A Separate Peace especially bothered me.
My 10th grade English teacher was so frustrated that we hadn’t read Moby Dick that he threw out the curriculum and had us read that for months. As I didn’t completely hate Moby Dick, I feel this saved me from even more books that I would dislike as much as A Separate Peace.
One book I loved was The Picture of Dorian Gray. I’d read that right now.
I love reading, but only for fun. I generally didn't like the require reading in school. I don't want to have to think so hard about what this symbolizes and what that means. Just write what you mean! LOL. That said, I have special hatred in my heart for Walden.
Edited to add: I did love Edgar Allan Poe. It may have been because my English teacher that year was so amazing, but I still read Poe and thirty years later, I can still quote a huge section of the Raven.

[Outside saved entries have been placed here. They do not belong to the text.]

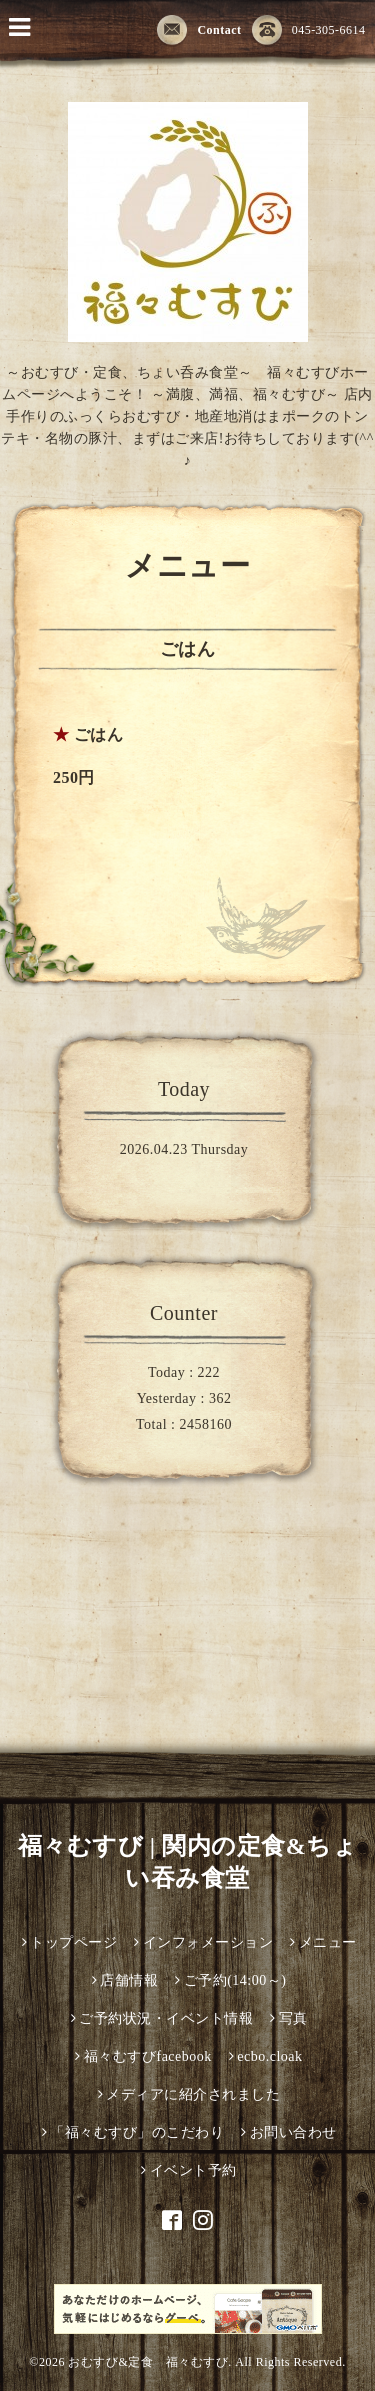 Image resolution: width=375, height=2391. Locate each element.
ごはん (99, 734)
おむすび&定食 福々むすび (148, 2362)
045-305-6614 (309, 31) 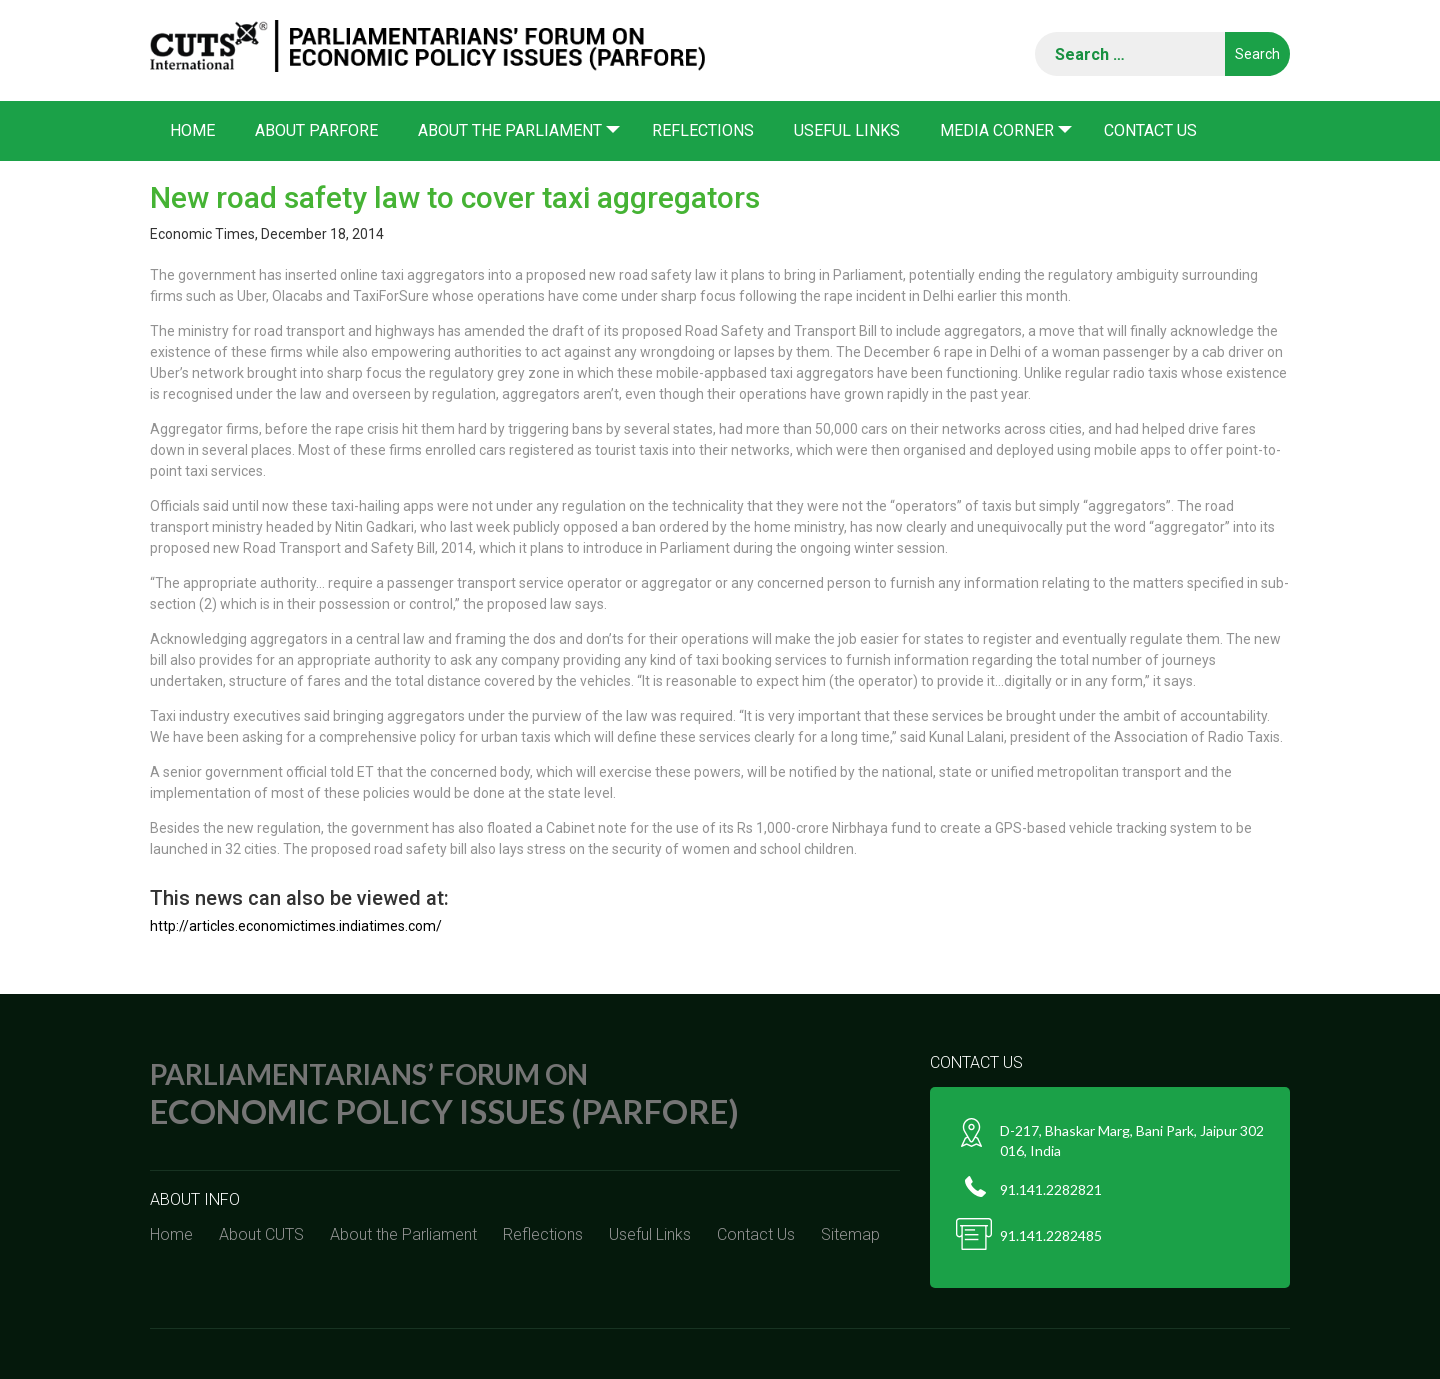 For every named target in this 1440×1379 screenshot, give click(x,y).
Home (192, 130)
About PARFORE (316, 130)
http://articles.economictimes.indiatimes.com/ (296, 926)
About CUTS (261, 1234)
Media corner (997, 130)
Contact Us (1150, 130)
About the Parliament (510, 130)
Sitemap (850, 1234)
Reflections (703, 130)
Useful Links (847, 130)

I was a huge reader (thanks librarian mom) and so I liked most of what I read but like sent , I did not enjoy Beowulf. Old English? Shakes head, nope! I struggled with languages (French) so trying to 'get' Old English was a struggle. And I didn't like struggling with academic things. I was very lucky that we had fabulous English teachers (overall) who made connections to the now and to the current history.
THIS. I loved to read in HS. I always had books with me. I actually loved the assignments of reading books and writing about them from a very young age. But old English and particularly Beowulf are my nemesis.
I looooove reading but I hated most of what we had to read in school.
THIS. I was going to say all of it. I loved reading as a kid but I was a fantasy/sci fi fan and had zero interest in the books that were required in school. I read them, but I don't even remember them now.
As I Lay Dying Of Mice and Men Lord of the Flies Scarlet Letter Separate Peace (tried 4 times could never get past the first 20 pages) All Quiet on the Western Front Where the Red Fern Grows Jack London books
I looooove reading but I hated most of what we had to read in school.
THIS. I was going to say all of it. I loved reading as a kid but I was a fantasy/sci fi fan and had zero interest in the books that were required in school. I read them, but I don't even remember them now.
I generally didn't like the American lit we read in high school (e.g., Steinbeck, Faulkner, Twain). I was an English major in college and that continued. I really loved Truman Capote though.
I HATED Where the Red Fern Grows. Literally every other word was "coon" and just about hunting? I don't remember now but just remember my passionate hate for it.
I went to a subpar school that switched teachers a lot so I did To Kill A Mockingbird from 8th grade till senior year in highschool.
We read The Hobbit in 7th Grade and I hated it. I think it was because we had to take turns reading it out loud in class and some kids reading skills were pretty behind which felt like torture to listen to. I actually really like LOTRs and the movies, but in The Hobbit book the Smeagle obsessing over Precious in a cave chapters really drag on and on.
I also hated Bridge to Terabithia which was 6th grade. Everything I read in high school / college was ok.
Post by stuffandthings on Oct 17, 2024 9:36:40 GMT -5
They made us read The Outsiders (S.E. Hinton) in 8th grade and it was awful. Boring, cringe, terrible writing. The teacher was SO OBSESSED with the fact that the author was "only" 15 when she wrote it and I was kinda like, well, I can tell she was 15...
My teacher just kept acting like we should be relating to these teenagers from the 1950s or whatever and I just didn't get it, at all. Ugh, just thinking about slogging through that awful book makes my head hurt all over again.
I really hated The Catcher in the Rye, which I remember, and Ethan Frome, which all I remember about it is hating it.
I also hated Catcher in the Rye, but I didn't read it in school.
In 10th grade we could choose from a list of books for our summer reading assignments, and one of the books on the list was Catcher in the Rye. I made it about ten pages in before I was like, nope, gonna pick something else.